Page-level text extractions:

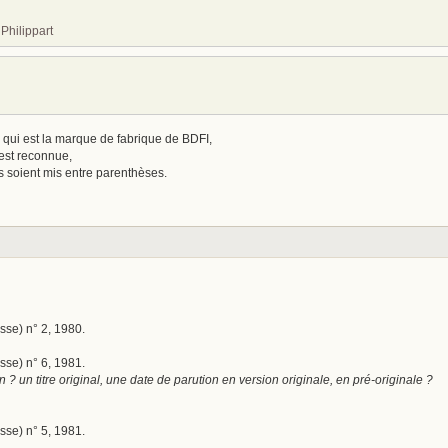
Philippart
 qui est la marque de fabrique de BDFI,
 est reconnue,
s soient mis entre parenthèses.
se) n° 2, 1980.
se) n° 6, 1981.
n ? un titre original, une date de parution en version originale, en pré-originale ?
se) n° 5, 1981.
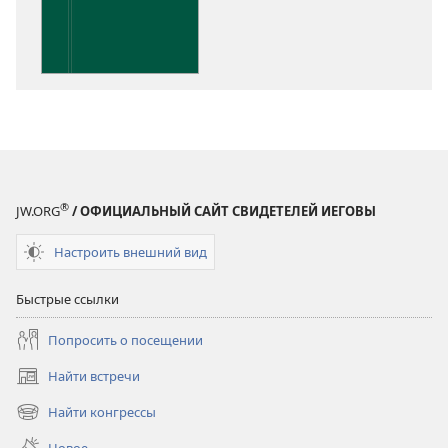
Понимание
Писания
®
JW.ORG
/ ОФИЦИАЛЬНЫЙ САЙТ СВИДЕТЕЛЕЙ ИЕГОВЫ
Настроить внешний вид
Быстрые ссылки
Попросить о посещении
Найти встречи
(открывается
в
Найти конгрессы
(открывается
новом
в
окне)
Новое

- _What the task requires_
Please restate word for word each line from the one containing "se) n° 2, 1980." to the end of the data above, without the pictures.

- _Response_
se) n° 2, 1980.
se) n° 6, 1981.
n ? un titre original, une date de parution en version originale, en pré-originale ?
se) n° 5, 1981.
Понимание
Писания
®
JW.ORG
/ ОФИЦИАЛЬНЫЙ САЙТ СВИДЕТЕЛЕЙ ИЕГОВЫ
Настроить внешний вид
Быстрые ссылки
Попросить о посещении
Найти встречи
(открывается
в
Найти конгрессы
(открывается
новом
в
окне)
Новое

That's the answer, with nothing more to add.